I don’t think I could’ve ever been quite prepared to handle all the emotions that accompanied me during our three week trek around Tanzania. I was accompanying a group from a Canadian Charity, Project Tanzania, and it was all of our first experience in Africa. Helping in Africa has always been a dream of mine and with dreams come expectations and often false visions of realities. As a young doctor it is always a bit unnerving embarking into new medical territory. It was easy to wonder if my training was enough, and if only reading about these conditions would guide me in the right direction. Medicine, as in any profession, is about experience, I just had to hope I would be as prepared as possible stepping into this very fragile environment.
I have traveled to several third world countries, but Africa is unlike any other. A place so wild, so raw, so mysterious and so stuck in the past; it is very different from the rest. Of course the need is so great you had to limit your idealistic desires to help all. With poverty a true reality for many and medical care a true luxury for most; we had our job cut out for us.
Angaloni outpost station, outside of Arusha, would be my medical clinic for the first few days in Tanzania. Due to the insurmountable need for care, we restricted help to those most in need. Lung conditions were rampant as the constant dust storms were enough to clog all orifices and irritate tissue. The Maasai huts called Bomas, also contained no windows and they would burn fires inside, leaving fragile lung tissue very susceptible. As if that weren’t enough Tuberculosis was a common infection and several patients had to be referred to local hospitals for management. Other complaints consisted of children with bacterial and fungal infections, women with pains in their joints from their necessary hard labor, HIV co-infections, skin infections and parasitic infections to name a few. Fortunately I was prepared to help most of the concerns as best as I could or was able to facilitate transport to the local hospital if necessary.
The final day of treatment took us into the slums of Arusha, where thousands lived huddled together in tin boxes. My particular heart wrenching moment came when I was brought a young girl who was in the end stages of AIDS. She had been banished to the back room of her grandparents home her whole life unable to socialize or go to school. This behavior was due to the misconception her disease was an embarrassment for the family and she should not be allowed out. She was 11 or 12 when I met her and unfortunately did not have long to live. The old wives tales are killing Africans just as quickly as the diseases. Fortunately for the others, medicines are relatively inexpensive once proper diagnoses are made and I believe we were able to help several get better.

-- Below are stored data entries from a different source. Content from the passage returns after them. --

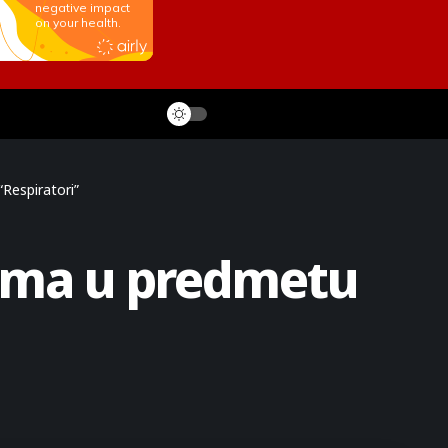
Respiratori”
nima u predmetu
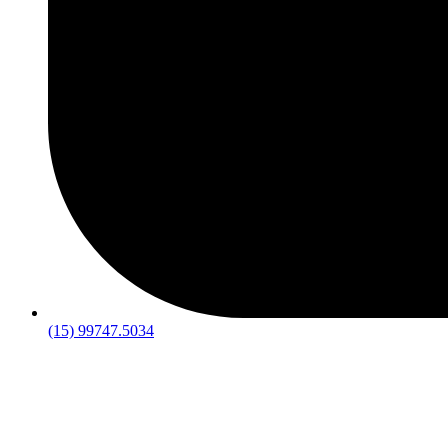
(15) 99747.5034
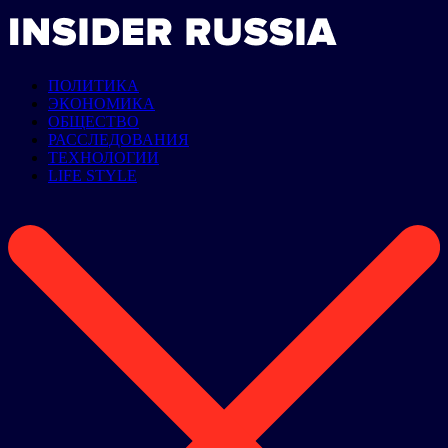
ПОЛИТИКА
ЭКОНОМИКА
ОБЩЕСТВО
РАССЛЕДОВАНИЯ
ТЕХНОЛОГИИ
LIFE STYLE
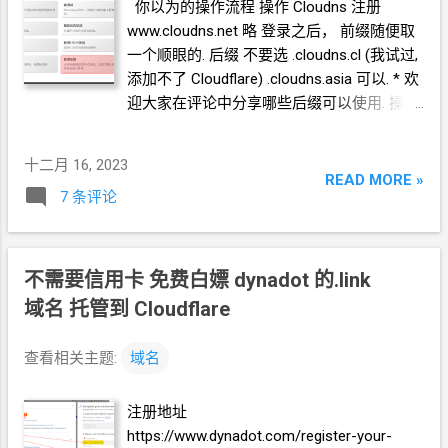
你以为的操作流程 操作 Cloudns 注册
www.cloudns.net 略 登录之后， 前缀随便取
一个顺眼的. 后缀 不要选 .cloudns.cl (我试过,
添加不了 Cloudflare) .cloudns.asia 可以. * 欢
迎大家在评论中分享哪些后缀可以使用. 操作
Cloudflare 注册 www.cloudflare.com 略 Add
site 把你在 Cloudns 申请的域名写进去. 注意
十二月 16, 2023
是域名全名, 别只写前缀. 应该是类似下面这
READ MORE »
7 条评论
样: xxx.cloudns.yyy 滚到最下面, 选 免费的
plan 一路 下一步, 注意这两个 nameserver 切
换到 Cloudns 把原有的 NS 设置都删除 添加
NS 类型的 DNS 记录 * 注意, Cloudflare 告诉
不需要信用卡 免费白嫖
dynadot
的.link
你的那 2 个 nameserver 都要添加 添加完应
域名 托管到
Cloudflare
该是像这样子的 切换到 Cloudflare 下一步让
Cloudflare 检查你刚刚设置的 nameserver, 然
查看相关主题:
域名
后耐心等一下. 检查通过后, Cloudflare 会给你
发通知邮件的. 然后, 你可以按你以前学习的
注册地址
方式添加
DNS
解析. 比如, 像下面这样 但, 这
https://www.dynadot.com/register-your-
时候你会发现不对劲. 不管等多久, DNS
解析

I’d be lying if I said I thought we could make a big impact in Africa. My surprising conclusion after being there was we must keep aid small, specific, and focused to the only hope these people really have: education. The old proverb kept repeating in my head while there: “bring a man a fish and he will eat for a day, but teach a man to fish and he can eat for a lifetime.” The truth is the African paradigm is complicated to say the least, but aid is warranted and necessary in the right context.